Gennaro took to twitter to deny his involvement with the mailers — as first reported by City & State.

“Recently a piece of campaign literature was sent out by an Independent Expenditure that I have nothing to do with,” he tweeted. “I am running a positive campaign and I believe the debate should be on the issues and absent personal attacks against any of the candidates running for Council.”

However, Ahmed refused to back down.

Councilman Gennaro – Please, you are not running a positive campaign,” she responded to his tweet. “Your billionaire, Trump-supporting real estate developer friends — led by your ex-chief-of-staff @JeffLeb — continue to fill mailboxes w/ negative personal attacks. Stop hiding behind your cowardly friends.”

Her campaign said Gennaro has failed to denounce the ads in a statement to the Queens Post.
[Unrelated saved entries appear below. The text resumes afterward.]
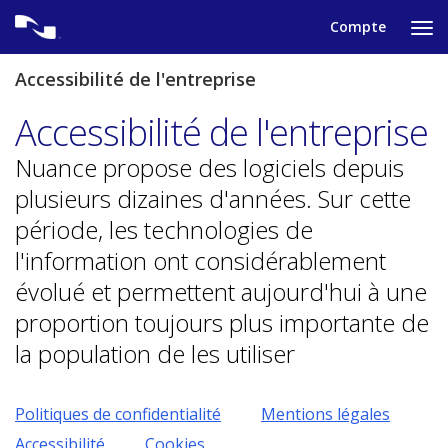
Skip
Compte
to
Ap
content
po
aff
Accessibilité de l'entreprise
le
me
Accessibilité de l'entreprise
de
nav
Nuance propose des logiciels depuis
plusieurs dizaines d'années. Sur cette
période, les technologies de
l'information ont considérablement
évolué et permettent aujourd'hui à une
proportion toujours plus importante de
la population de les utiliser
Politiques de confidentialité
Mentions légales
Accessibilité
Cookies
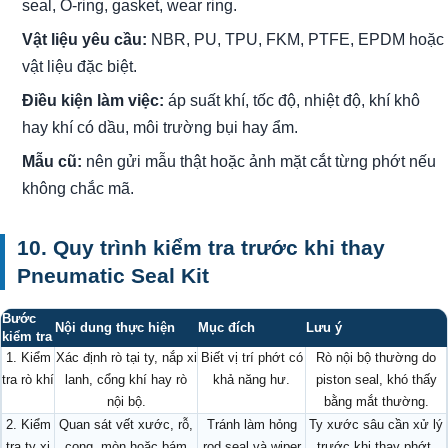
seal, O-ring, gasket, wear ring.
Vật liệu yêu cầu:
NBR, PU, TPU, FKM, PTFE, EPDM hoặc
vật liệu đặc biệt.
Điều kiện làm việc:
áp suất khí, tốc độ, nhiệt độ, khí khô
hay khí có dầu, môi trường bụi hay ẩm.
Mẫu cũ:
nên gửi mẫu thật hoặc ảnh mặt cắt từng phớt nếu
không chắc mã.
10. Quy trình kiểm tra trước khi thay
Pneumatic Seal Kit
Bước
Nội dung thực hiện
Mục đích
Lưu ý
kiểm tra
1. Kiểm
Xác định rò tại ty, nắp xi
Biết vị trí phớt có
Rò nội bộ thường do
tra rò khí
lanh, cổng khí hay rò
khả năng hư.
piston seal, khó thấy
nội bộ.
bằng mắt thường.
2. Kiểm
Quan sát vết xước, rỗ,
Tránh làm hỏng
Ty xước sâu cần xử lý
tra ty xi
cong, mòn hoặc bám
rod seal và wiper
trước khi thay phớt.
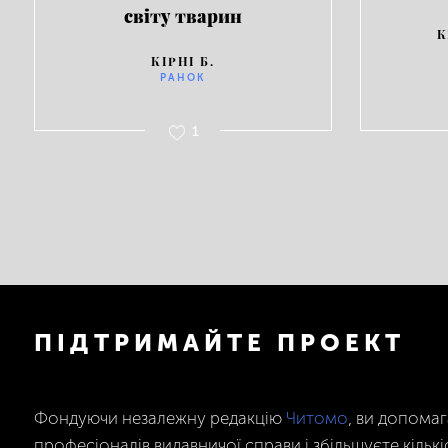
світу тварин
К
КІРНІ Б.
РАНОК
1
ПІДТРИМАЙТЕ ПРОЕКТ
Фондуючи незалежну редакцію
Читомо
, ви допома
професіоналів видавничої справи і збільшуєте кількі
“Jim Gennaro has had ample opportunity to publicly denounce his former righthand man Jeff Leb’s dirty tactics. But he has chosen to remain silent – and is therefore, complicit,” a campaign spokesperson said. “For example, if one of Moumita’s allies was mailing childish attack ads — during a pandemic — against Mr. Gennaro, she would publicly denounce them and demand they stop.”

Ahmed has been subject to a number of campaign attacks in the race. She was criticized last week over a tweet she posted in 2015 regarding Israel and its treatment of Palestinians.

Ahmed has earned several endorsements from several progressive leaders including Flushing Assembly Member Ron Kim, Council Member Jimmy Van Bramer, Brooklyn State Sen. Julia Salazar, former gubernatorial candidate Cynthia Nixon as well as the Working Families Party.

She and Gennaro are two of eight candidates vying for the council seat.

Other candidates in the running include small business owner and community organizer Deepti Sharma; New York’s first Indian-American female Democratic District Leader Neeta Jain; attorney and President of the Queens County Women’s Bar Association Soma Syed; healthcare executive Dilip Nath, who previously ran for the seat; “conservative” Democrat Mujib Rahman and real estate broker Michael Earl Brown.

The winner of the nonpartisan special election will serve until the end of the year — to finish Lancman’s term that was set to end on Dec. 31, 2021. Lancman resigned from the City Council on Nov. 4 to take a position within Governor Andrew Cuomo’s administration.

The special election is the first test of the city’s new ranked-choice voting ballot and early voting has already begun.